Tot slot wil ik in deze introductie nog twee opmerkingen plaatsen. De eerste is dat alle bijdragen voor de uitdaging stonden dat voldoende heldere en vaststaande feiten op dit moment in de oorlog niet of nauwelijks beschikbaar zijn. Logisch, nu de oorlog helaas nog steeds in alle hevigheid woedt. Conclusies zijn daarom vaak, en terecht, in voorzichtige termen gegoten. Desalniettemin blijft het waardevol om er ook nu aandacht aan te besteden omdat de bijdragen naast het bieden van inzicht uitnodigen tot verder nadenken over de onderwerpen die aan bod komen. De tweede opmerking is dat hoewel deze editie uitsluitend het internationaal recht belicht, wij de nationale invalshoek van het militaire recht zeker niet moeten vergeten. Welk effect heeft een eventuele Nederlandse militaire betrokkenheid op het nationale militaire recht? Dit is in concrete termen een op voorhand moeilijk te beantwoorden vraag. Maar laat de vraag op z'n minst een moment van reflectie zijn in ieders respectievelijke functies en departementen. Denk aan vragen zoals: wat doet dit met het gebruik van het militair tuchtrecht, is justitie en de rechtspraak voldoende op de hoogte van het prijs(proces)recht om prijsmakingen op zee te beoordelen, wat te doen met de wijze waarop meldingen van geweldgebruik aan het openbaar ministerie plaatsvinden, wanneer is sprake van de meer vage termen in het strafrecht, zoals tijd waarin oorlog dreigende is, onder welke omstandigheden zou de mobiele rechtbank een rol kunnen spelen, is het staatsnoodrecht voldoende op orde en mogelijk een middel om verhoogde paraatheid van materieel te organiseren?18 En hoe organiseren we eigenlijk de militair-juridische ondersteuning bij een zeer grootschalig conflict?

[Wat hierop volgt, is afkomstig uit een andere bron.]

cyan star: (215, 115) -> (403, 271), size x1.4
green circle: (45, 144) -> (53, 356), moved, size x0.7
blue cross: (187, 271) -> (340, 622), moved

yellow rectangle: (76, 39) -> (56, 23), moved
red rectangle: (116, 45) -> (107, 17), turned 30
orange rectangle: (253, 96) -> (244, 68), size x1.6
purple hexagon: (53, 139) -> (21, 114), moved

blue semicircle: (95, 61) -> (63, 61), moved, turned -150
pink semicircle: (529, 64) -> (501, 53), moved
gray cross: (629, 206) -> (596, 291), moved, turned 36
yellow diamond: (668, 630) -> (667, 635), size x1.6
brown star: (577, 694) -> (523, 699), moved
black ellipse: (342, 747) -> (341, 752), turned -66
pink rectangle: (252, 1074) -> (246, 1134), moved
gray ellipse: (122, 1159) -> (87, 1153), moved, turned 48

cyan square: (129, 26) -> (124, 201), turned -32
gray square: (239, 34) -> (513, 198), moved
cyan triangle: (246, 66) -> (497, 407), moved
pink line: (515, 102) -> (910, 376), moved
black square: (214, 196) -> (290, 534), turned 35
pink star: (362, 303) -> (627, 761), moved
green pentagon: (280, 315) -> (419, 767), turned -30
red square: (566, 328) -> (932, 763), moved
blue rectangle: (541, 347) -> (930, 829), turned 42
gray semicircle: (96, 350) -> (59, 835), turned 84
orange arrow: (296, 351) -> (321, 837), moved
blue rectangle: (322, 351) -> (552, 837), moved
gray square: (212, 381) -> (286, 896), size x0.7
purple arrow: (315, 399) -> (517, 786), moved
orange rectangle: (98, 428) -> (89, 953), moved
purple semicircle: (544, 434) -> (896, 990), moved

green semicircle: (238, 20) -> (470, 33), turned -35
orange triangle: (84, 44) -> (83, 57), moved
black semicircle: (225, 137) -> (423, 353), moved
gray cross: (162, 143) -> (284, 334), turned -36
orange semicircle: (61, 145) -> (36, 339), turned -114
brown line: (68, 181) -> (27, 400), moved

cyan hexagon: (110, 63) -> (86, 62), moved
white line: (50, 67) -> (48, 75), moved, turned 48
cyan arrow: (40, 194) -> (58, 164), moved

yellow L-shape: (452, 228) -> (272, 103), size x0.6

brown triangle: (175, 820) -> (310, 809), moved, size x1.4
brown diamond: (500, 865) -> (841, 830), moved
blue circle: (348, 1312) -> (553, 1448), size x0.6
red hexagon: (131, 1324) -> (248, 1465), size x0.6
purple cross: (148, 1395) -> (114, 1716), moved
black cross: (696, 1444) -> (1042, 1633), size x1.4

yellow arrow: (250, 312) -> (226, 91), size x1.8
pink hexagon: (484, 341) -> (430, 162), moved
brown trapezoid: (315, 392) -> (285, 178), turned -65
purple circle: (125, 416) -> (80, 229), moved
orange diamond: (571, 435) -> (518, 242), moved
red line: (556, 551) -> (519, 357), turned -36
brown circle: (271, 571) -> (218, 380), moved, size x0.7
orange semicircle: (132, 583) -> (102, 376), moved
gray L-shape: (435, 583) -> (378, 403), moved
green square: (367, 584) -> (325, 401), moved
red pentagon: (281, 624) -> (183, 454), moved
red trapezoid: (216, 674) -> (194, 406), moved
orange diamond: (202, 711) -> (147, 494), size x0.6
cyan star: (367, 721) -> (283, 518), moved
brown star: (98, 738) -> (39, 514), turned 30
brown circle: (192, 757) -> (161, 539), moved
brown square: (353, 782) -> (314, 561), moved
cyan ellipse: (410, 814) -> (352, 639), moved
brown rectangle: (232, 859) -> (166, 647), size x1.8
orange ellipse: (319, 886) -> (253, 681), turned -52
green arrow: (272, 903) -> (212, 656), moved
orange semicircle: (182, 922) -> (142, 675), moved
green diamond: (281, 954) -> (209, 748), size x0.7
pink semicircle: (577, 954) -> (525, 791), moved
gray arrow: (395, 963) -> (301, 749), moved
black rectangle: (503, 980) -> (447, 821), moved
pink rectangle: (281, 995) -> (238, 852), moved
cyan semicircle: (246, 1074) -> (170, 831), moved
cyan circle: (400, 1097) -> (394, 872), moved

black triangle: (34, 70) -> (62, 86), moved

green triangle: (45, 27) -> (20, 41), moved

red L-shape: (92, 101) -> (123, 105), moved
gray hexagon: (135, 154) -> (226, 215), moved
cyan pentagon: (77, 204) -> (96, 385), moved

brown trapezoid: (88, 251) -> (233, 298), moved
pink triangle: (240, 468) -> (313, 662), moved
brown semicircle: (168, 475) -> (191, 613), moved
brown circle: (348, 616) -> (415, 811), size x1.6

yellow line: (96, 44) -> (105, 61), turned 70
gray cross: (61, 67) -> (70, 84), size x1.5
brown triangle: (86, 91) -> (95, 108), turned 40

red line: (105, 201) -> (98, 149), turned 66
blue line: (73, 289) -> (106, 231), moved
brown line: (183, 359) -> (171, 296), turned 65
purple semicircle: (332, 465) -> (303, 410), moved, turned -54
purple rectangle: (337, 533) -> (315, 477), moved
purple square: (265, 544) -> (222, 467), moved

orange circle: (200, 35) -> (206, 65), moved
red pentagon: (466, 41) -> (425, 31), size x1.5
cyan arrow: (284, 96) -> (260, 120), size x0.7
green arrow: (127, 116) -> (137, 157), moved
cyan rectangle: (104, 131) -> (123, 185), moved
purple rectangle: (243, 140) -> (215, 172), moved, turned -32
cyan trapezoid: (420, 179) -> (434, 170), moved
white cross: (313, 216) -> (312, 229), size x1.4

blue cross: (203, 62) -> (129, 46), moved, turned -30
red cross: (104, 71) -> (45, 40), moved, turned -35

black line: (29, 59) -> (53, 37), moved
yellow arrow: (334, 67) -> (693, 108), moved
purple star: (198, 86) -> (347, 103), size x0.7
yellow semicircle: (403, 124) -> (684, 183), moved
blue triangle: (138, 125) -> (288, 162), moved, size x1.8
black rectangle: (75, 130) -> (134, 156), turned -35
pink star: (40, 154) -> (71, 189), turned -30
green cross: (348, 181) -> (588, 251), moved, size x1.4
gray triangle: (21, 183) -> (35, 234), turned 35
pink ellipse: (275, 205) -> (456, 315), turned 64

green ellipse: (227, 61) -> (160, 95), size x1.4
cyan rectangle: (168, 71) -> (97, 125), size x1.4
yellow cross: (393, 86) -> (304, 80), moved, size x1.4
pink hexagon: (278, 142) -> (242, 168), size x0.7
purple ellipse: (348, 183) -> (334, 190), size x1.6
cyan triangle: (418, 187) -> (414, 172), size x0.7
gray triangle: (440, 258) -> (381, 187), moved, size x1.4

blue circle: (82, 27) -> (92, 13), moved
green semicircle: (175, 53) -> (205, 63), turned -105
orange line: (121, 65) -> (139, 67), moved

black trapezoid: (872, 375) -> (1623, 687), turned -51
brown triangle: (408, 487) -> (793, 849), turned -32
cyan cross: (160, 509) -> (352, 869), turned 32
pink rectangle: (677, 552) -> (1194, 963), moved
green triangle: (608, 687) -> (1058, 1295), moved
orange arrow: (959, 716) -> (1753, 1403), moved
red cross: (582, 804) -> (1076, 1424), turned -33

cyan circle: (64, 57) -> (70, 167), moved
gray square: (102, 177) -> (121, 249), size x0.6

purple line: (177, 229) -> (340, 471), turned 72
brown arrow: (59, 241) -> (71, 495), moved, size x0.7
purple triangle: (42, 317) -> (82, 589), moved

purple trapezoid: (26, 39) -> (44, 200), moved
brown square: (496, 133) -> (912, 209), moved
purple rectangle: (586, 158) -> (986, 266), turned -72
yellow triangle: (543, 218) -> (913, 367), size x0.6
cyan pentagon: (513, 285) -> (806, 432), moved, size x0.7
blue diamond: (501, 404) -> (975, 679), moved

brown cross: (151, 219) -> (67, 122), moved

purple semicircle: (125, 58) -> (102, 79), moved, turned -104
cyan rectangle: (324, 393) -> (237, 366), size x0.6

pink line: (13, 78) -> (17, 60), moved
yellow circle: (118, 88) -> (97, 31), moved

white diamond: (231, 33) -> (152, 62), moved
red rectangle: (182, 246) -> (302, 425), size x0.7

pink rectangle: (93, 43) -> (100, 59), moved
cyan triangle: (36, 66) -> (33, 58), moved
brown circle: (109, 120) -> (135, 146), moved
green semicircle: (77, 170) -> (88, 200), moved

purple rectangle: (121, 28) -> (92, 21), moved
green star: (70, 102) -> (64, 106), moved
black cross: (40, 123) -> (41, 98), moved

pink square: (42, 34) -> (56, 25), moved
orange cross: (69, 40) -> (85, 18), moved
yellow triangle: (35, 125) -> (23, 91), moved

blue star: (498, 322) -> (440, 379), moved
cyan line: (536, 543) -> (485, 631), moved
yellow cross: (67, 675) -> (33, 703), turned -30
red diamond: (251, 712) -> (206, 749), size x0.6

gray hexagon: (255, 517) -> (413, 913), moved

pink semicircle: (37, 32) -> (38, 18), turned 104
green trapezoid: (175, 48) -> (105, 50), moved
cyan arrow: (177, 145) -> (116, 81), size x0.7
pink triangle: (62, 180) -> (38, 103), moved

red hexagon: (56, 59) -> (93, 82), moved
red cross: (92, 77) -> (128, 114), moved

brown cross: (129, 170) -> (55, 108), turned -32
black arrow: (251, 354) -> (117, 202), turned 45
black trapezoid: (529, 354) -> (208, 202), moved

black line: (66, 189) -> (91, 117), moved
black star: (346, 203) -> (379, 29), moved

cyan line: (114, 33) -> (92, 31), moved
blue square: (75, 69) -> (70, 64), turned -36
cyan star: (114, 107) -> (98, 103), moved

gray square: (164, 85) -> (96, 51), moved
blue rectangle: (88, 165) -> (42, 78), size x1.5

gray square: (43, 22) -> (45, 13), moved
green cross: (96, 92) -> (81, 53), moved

Of zijn er rechtspositionele uitdagingen te voorzien, bijvoorbeeld over de gemiddelde uitzendduur of recuperatie-periodes waarin militairen niet meer uitgezonden mogen worden, en gaan we eigenlijk allemaal voorwaarts of krijgt het militair penitentiair centrum te Stroe toch weigerende gasten en verwachten we een verhoging van het aantal bezwaarschiften wanneer we daadwerkelijk mensen aanwijzen om te dienen in een conflict zoals dit? En dan tenslotte nog één uit de categorie ondenkbaar geachte mogelijk te nemen besluiten: wat is er voor nodig om de dienstplicht te activeren en te reguleren?